══ Records for the exercise

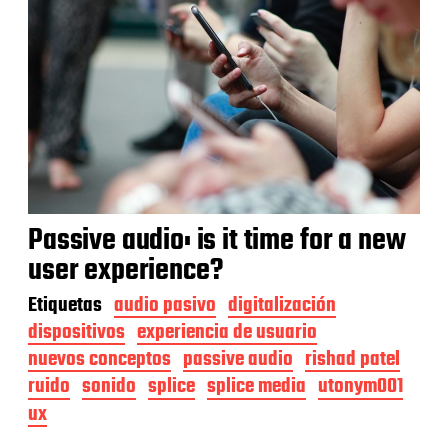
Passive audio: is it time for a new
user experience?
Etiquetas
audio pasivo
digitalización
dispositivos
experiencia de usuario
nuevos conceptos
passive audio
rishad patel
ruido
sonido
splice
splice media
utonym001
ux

════
══ Records for the exercise

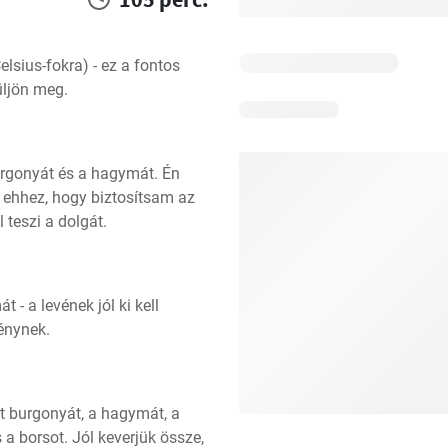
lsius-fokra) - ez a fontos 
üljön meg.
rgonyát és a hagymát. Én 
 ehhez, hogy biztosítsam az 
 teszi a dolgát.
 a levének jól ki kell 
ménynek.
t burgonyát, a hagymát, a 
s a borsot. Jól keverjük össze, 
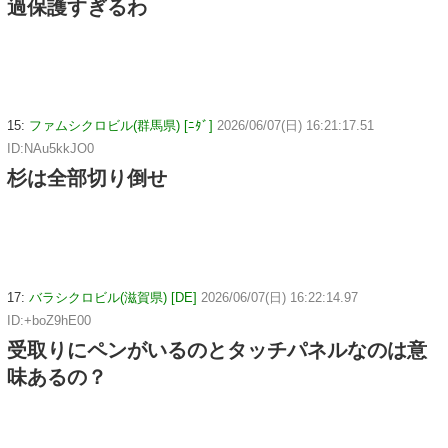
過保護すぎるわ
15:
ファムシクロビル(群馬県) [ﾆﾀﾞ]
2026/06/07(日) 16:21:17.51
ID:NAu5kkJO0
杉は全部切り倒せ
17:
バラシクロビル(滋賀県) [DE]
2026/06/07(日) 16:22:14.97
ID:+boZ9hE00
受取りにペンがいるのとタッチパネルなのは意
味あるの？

════

Please return every line in the data that includes the string "audio".

Passive audio: is it time for a new
audio pasivo
passive audio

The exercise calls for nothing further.